Dataset entries:
┄┄┄┄┄┄

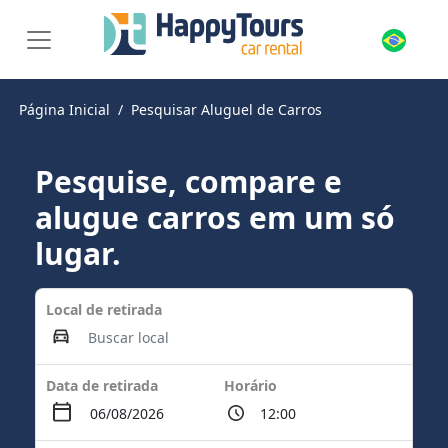
Página Inicial
Pesquisar Aluguel de Carros
Pesquise, compare e
alugue carros em um só
lugar.
Local de retirada
Data de retirada
Horário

┄┄┄┄┄┄

:: Exercise aim ::
In the entries above, take the line containing "alugue carros em um só" and each later line through the last, and repeat them exactly. Output nothing else.

:: Output of the task ::
alugue carros em um só
lugar.
Local de retirada
Data de retirada
Horário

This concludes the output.